Eine politische Mode setzt sich durch: Sedisvakantismus
An die Stelle echter Opposition tritt Wirklichkeitsverweigerung. Extremisten bestreiten die Legitimität von Autoritäten, die nicht ihrer Meinung sind.
Wenn eine Regierung einmal nicht mehr als legitim gilt, dann heiligt der Zweck, sie zu stürzen, fast jedes Mittel.
Was in Amerika ausgebrütet wird, im Guten wie im Schlechten, landet früher oder später in Europa. Besonders rasch wird von uns übernommen, was die politische Kultur der Amerikaner offeriert. Die Linken importieren Political Correctness und Gender-Mainstreaming, | MeToo und Pussy Hats, Gay Pride, Occupy und vieles mehr; indes lernen die Rechten von Trump und der Tea Party, wie man Kampagnen führt und Wahlen gewinnt.
Auf die steigende Nachfrage in der EU hin will Trumps ehemaliger Chefstratege Steve Bannon nach den Ferien in Brüssel ein Büro eröffnen, um die europäischen Populisten besser inspirieren, anleiten und koordinieren zu können. Ein bei uns hingegen noch wenig bekanntes Phänomen ist der nicht nur, aber vor allem im amerikanischen Katholizismus grassierende Sedisvakantismus. Darunter versteht man die These, Franziskus sei gar nicht Papst, und der Stuhl Petri sei in Wirklichkeit vakant.

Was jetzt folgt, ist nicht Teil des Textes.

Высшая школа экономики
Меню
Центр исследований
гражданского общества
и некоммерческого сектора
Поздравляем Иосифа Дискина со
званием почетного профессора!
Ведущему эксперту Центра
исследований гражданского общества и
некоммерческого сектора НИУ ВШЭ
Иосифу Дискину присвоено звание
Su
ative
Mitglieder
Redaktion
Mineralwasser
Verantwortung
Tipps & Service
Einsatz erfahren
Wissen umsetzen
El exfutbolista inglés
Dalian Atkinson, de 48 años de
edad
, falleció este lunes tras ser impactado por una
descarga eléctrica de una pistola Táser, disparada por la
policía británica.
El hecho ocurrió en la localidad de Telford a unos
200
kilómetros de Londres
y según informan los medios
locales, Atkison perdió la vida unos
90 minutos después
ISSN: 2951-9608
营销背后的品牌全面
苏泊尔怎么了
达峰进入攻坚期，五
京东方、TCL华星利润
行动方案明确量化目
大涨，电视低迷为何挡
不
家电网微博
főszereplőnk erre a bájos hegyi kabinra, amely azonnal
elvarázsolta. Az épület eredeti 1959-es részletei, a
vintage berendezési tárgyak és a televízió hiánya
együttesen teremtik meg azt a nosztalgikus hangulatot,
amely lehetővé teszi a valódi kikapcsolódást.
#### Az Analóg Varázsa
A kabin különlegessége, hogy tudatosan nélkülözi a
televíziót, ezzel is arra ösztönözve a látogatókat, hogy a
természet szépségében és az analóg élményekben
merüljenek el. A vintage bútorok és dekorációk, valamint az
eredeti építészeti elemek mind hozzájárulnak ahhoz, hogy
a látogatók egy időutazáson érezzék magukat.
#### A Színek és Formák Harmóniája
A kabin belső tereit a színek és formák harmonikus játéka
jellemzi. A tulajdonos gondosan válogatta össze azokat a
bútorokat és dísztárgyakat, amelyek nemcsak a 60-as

Nun gibt es einige gute Gründe, an diesem Pontifikat Kritik zu üben. Der argentinische Papst ist bei kirchenfernen Medien und progressiven Humanisten populärer als bei den Katholiken, die ihn an Wojtyla und Ratzinger messen. Bergoglio beherrscht die große, medienwirksame Geste, aber er vermeidet es, sich theologisch festzulegen. Er pflegt einen diktatorischen Führungsstil, der an Peron´ erinnert, aber er scheut sich, die Kurie zu säubern und zu reformieren. Viele schütteln nur noch den Kopf, wenn er dem Kapitalismus die Schuld für das Elend der Welt gibt, oder wenn er alle Mauern niederreißen will, ausgenommen natürlich die vatikanischen.
In der Geschichte der Kirche gab es schon einige mediokre Päpste. Die Gläubigen trösteten sich damit, dass jedes Pontifikat einmal zu Ende geht, und dass sich der Heilige Geist schon etwas gedacht haben wird. Der Sedisvakantismus der Wutgläubigen aber ist etwas Neues, eine Reformation in den Gewändern der Gegenreformation, ein Phänomen der Protestkultur. Bisher hat wenigstens noch keiner auf den Petersplatz eine Ta- fel mit der Aufschrift „He is not my Pope“mitgebracht.
Hingegen fehlen vergleichbare Transparente auf keiner weltlichen Protestkundgebung. Seit George W. Bush bekam jeder U-Präsident das „He is not my President“zu hören, auch Barack Obama. Bei Donald Trump schallt es nur viel lauter. In Deutschland haben die MerkelGegner den Brauch übernommen. Bei Amazon kann man T-Shirts, Sticker, allerlei Aufkleber und Bierkrüge mit dem Logo „Das ist nicht meine Kanzlerin“bestellen. Auf Facebook gibt es sogar eine Seite „Kurz ist nicht mein Kanzler“. Sie hat es bisher auf fünf Likes gebracht. Für so etwas braucht man halt doch Experten.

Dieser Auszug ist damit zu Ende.